Ich leite ja nicht nur, ich schreibe auch. Und damit meine ich nicht nur SL-Material. Ich habe hier im Regal hinter mir mehrere Ordner mit Settingmaterialien, sei es irgenwelche Notizen zu längst vergangenen Campaigns, NSCs zu Spielen die ich nicht mehr besitze, oder das „etwas“ umfangreiche Fantasy-Setting das ich zum Erscheinen von D&D 3.0 angefangen hatte (Und heute noch am ausarbeiten bin. Da stecken geschichten dahinter…). Außerdem habe ich hier noch Ordner mit Kurzgeschichten, Romananfängen, Gedichten und ähnliches mehr, und da ist auch einiges über die Jahre zusammengekommen.

Überschneidung? Null.

Ich habe keine einzige Geschichte, keine einzige Zeile Fiktion zu meinen Rollenspielen verfaßt. Nix. Nada. Null. Warum? Weil Rollenspiel nunmal nicht Fiction Writing ist. Eine Welt, die sich zum Rollenspielen eignet, eignet sich selten wirklich zum Geschichtenschreiben – und umgekehrt. Ich hab‘ in Hismar berge von Plothooks, Campaign- und Abenteuerideen verarbeitet, aber die wenigsten davon würden sich wirklich eignen um daraus einen geschichte zu machen. und wenn, dann wären es letztenendes „geschichten“, bei denen ich die Anfangslage aufstellen würde, und zugucken würde wo die Spieler damit hingehen, und was sie damit machen. Keine geschichte die ich schreiben würde, sondern eine, die mit den Spielern entstehen würde. Und seien wir doch ehrlich – so toll Rollenspielsessions auch sind, die wenigsten wären als Roman interessant, oder?

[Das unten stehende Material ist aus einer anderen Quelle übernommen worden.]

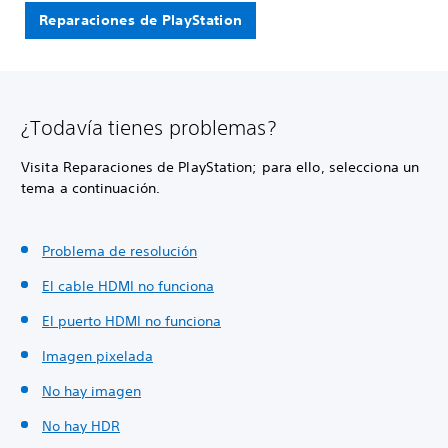
Reparaciones de PlayStation
¿Todavía tienes problemas?
Visita Reparaciones de PlayStation; para ello, selecciona un
tema a continuación.
Problema de resolución
El cable HDMI no funciona
El puerto HDMI no funciona
Imagen pixelada
No hay imagen
No hay HDR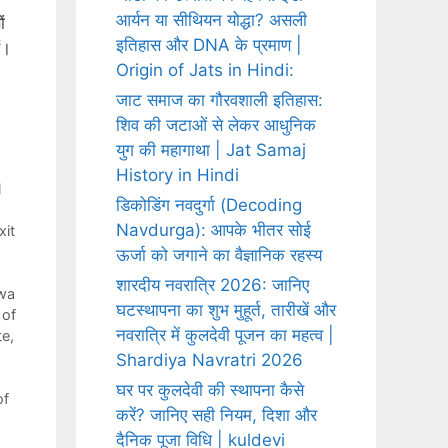
आर्यन या सीथियन योद्धा? असली
ं
इतिहास और DNA के प्रमाण |
ं।
Origin of Jats in Hindi:
जाट समाज का गौरवशाली इतिहास:
शिव की जटाओं से लेकर आधुनिक
युग की महागाथा | Jat Samaj
History in Hindi
l
डिकोडिंग नवदुर्गा (Decoding
Navdurga): आपके भीतर सोई
xit
ऊर्जा को जगाने का वैज्ञानिक रहस्य
शारदीय नवरात्रि 2026: जानिए
lwa
घटस्थापना का शुभ मुहूर्त, तारीखें और
 of
नवरात्रि में कुलदेवी पूजन का महत्व |
te
,
Shardiya Navratri 2026
घर पर कुलदेवी की स्थापना कैसे
of
करें? जानिए सही नियम, दिशा और
दैनिक पूजा विधि | kuldevi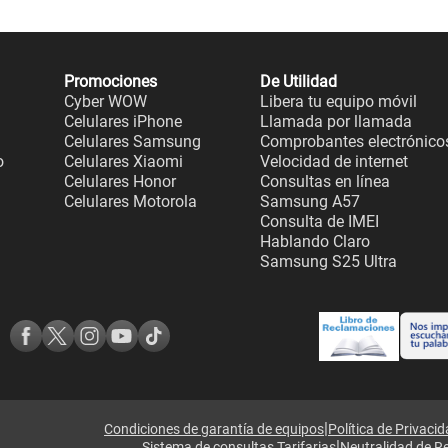
Promociones
De Utilidad
Cyber WOW
Libera tu equipo móvil
Celulares iPhone
Llamada por llamada
Celulares Samsung
Comprobantes electrónico
o
Celulares Xiaomi
Velocidad de internet
Celulares Honor
Consultas en línea
Celulares Motorola
Samsung A57
Consulta de IMEI
Hablando Claro
Samsung S25 Ultra
|
Condiciones de garantía de equipos
Política de Privaci
|
Sistema de consultas Tarifarias
Neutralidad de R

Umgekehrt natürlich auch: Klar mag ich Tolkien, Dune oder The Atrocity Archives. Aber in diesen Welten spielen wollen? Nicht wirklich. Ich bin eh ein Tolkien- und Dune-Freak, aber ich wette, sollte ich mal eine Runde in einer dieser Welten ansiedeln hätte ich sofort jemanden an der Backe, der mit traumwandlerischer sicherheit einen Fehler nach dem anderen finden würde, den ich in bezug auf das ursprungsmaterial gemacht hätte. Zumal die wenigsten Romane so geschrieben sind das sie eine vielzahl von Protagonisten tragen. Meist ist es ja doch der eine Protagonist, unterstützt von einigen nebencharakteren, der die Handlung erlebt.

Es gibt auch Romane zu Rollenspielwelten, klar. Manche davon sind auch richtig gut, auch klar. Aber das ist in meinen Augen eher die Ausnahme. Und oft ist es auch ein Problem: die wenigsten Rollenspiel unterstützen tatsächlich die Möglichekiten und Plots, die in den Romanen dargestellt werden. Die D&D-Romane sind zum Beispiel niemals als Rollenspiel umsetzbar – und bei den paar DSA-Romanen die ich vor Jahren gelsen habe ist es auch eher so, das sie eine ähnliche Welt abdecken als die des Rollenspiels, aber niemals die selbe.

Also: Gaming and Writing are NOT the same. Repeat that every night before you go to bed.

Ich gehe jetzt mal noch was für meinem Roman über Feen schreiben. Und ihr könnt euch über eines sicher sein: NICHTS davon wird jemals von mir im Rollenspiel verwendet werden. Versprochen!